Anonymous wrote:I've been learning Chinese for a few years. I'm not bragging when I say that in living in multiple countries and knowing many expats going in all different directions, I have never met anyone who has a better accent in foreign languages. In three different European countries I lived for just a couple years each, I was frequently mistaken for a native speaker of those languages despite only learning the language briefly.
I have now been told by several people that I pronounce Chinese *almost* well enough to be considered native. But this was a struggle. With Chinese, I tried to use rosetta stone, other online courses, and books that I ordered. I listened to the speakers over and over, and practiced speaking for months. Then, I visited Singapore and tried to speak some Chinese to my colleague, and he was like "dude what are you saying?" Apparently pronunciation is much more subtle, and a lot of it is because of the tones (but there are some tough sounds for a lot of speakers - q, x, r, c). So, I got an online tutor. She went over speaking drills and sounds over and over and over. It is fairly common knowledge online that unlike french, spanish, german, or other basic European languages, Chinese is really something not advisable to learn from a book or online course. You need a live person there telling you how you're butchering the language in real time in order to really improve.

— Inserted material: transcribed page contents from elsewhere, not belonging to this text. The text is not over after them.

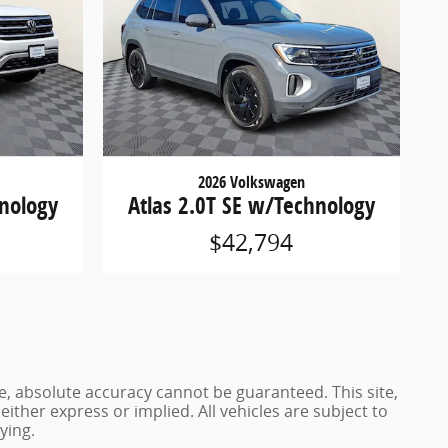
2026 Volkswagen
hnology
Atlas 2.0T SE w/Technology
$42,794
e, absolute accuracy cannot be guaranteed. This site,
either express or implied. All vehicles are subject to
ying.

Sorry, but as just one example, you will meet Europeans all the time who speak English and mispronounce almost every word they say - and yet are still very understandable. For example they might pronounce grass like gross (which actually is how british people say it anyway). It has no effect on the meaning of their sentence. In Chinese, this is not true. I may be mixing up the words, but I think it is specifically the word for grass (cao) that if you pronounce it with a downward tone instead of a downward then upward tone, it actually means f*ck. This is a big problem for English speakers and most European speakers because we insert tones into our speaking constantly. We might say, "Look at the beautiful grass!" and the tone on grass is way different than if you say, "Oh god... what ugly grass." That is NOT allowed in Chinese. You can inflect upward for the word at the end of a question or to indicate surprise. The tone that you use makes every single word have a completely different meaning. Highly unlikely for this to be adequately absorbed by a new learner who doesn't have a real teacher.